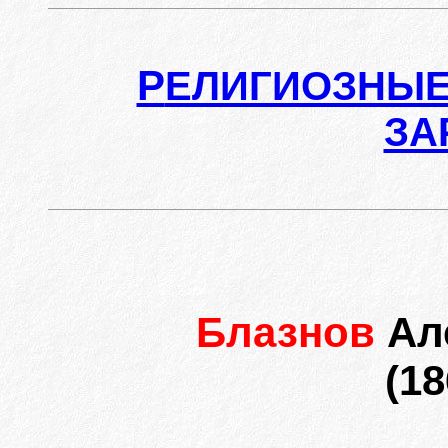
Р
ЕЛИГИОЗНЫЕ
ЗА
Блазнов
Ал
(18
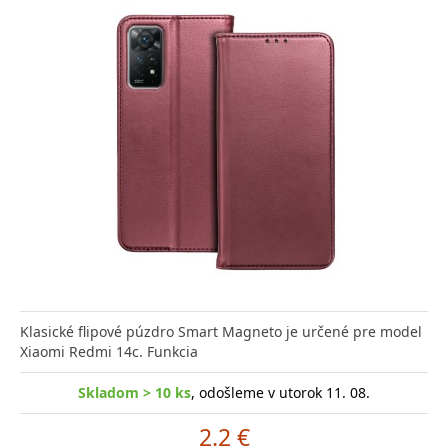
Klasické flipové púzdro Smart Magneto je určené pre model
Xiaomi Redmi 14c. Funkcia
Skladom > 10 ks
, odošleme v utorok 11. 08.
2.2 €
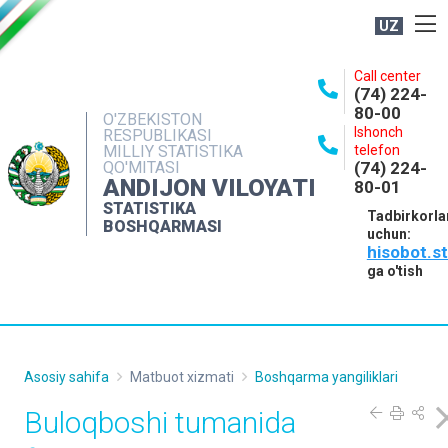
UZ
BOSHQARMA HAQIDA
Call center
(74) 224-
OCHIQ MA'LUMOTLAR
80-00
O'ZBEKISTON
Ishonch
RESPUBLIKASI
NASHRLAR
MILLIY STATISTIKA
telefon
QO'MITASI
(74) 224-
INTERAKTIV XIZMATLAR
ANDIJON VILOYATI
80-01
MATBUOT XIZMATI
STATISTIKA
Tadbirkorla
BOSHQARMASI
uchun:
MUROJAATLAR
hisobot.s
KONTAKTLAR
ga o'tish
Asosiy sahifa
Matbuot xizmati
Boshqarma yangiliklari
Buloqboshi tumanida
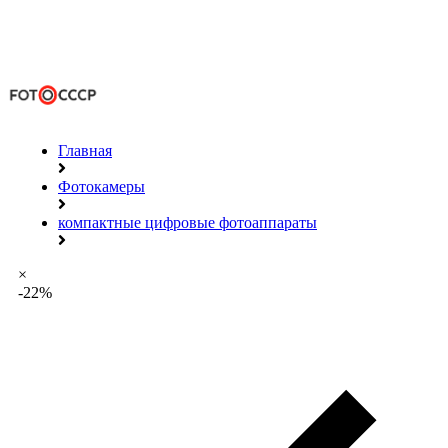
Главная
Фотокамеры
компактные цифровые фотоаппараты
×
-22%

********************

*WHAT IS BEING ASKED*. Output the lines, exactly: the first line of the entries above, every line after it, and the line with "Boshqarma yangiliklari" as the last. No pictures.

*ANSWER TO THE PROBLEM*.
Р
ЕЛИГИОЗНЫЕ
ЗА
Блазнов
Ал
(18
Klasické flipové púzdro Smart Magneto je určené pre model
Xiaomi Redmi 14c. Funkcia
Skladom > 10 ks
, odošleme v utorok 11. 08.
2.2 €
UZ
BOSHQARMA HAQIDA
Call center
(74) 224-
OCHIQ MA'LUMOTLAR
80-00
O'ZBEKISTON
Ishonch
RESPUBLIKASI
NASHRLAR
MILLIY STATISTIKA
telefon
QO'MITASI
(74) 224-
INTERAKTIV XIZMATLAR
ANDIJON VILOYATI
80-01
MATBUOT XIZMATI
STATISTIKA
Tadbirkorla
BOSHQARMASI
uchun:
MUROJAATLAR
hisobot.s
KONTAKTLAR
ga o'tish
Asosiy sahifa
Matbuot xizmati
Boshqarma yangiliklari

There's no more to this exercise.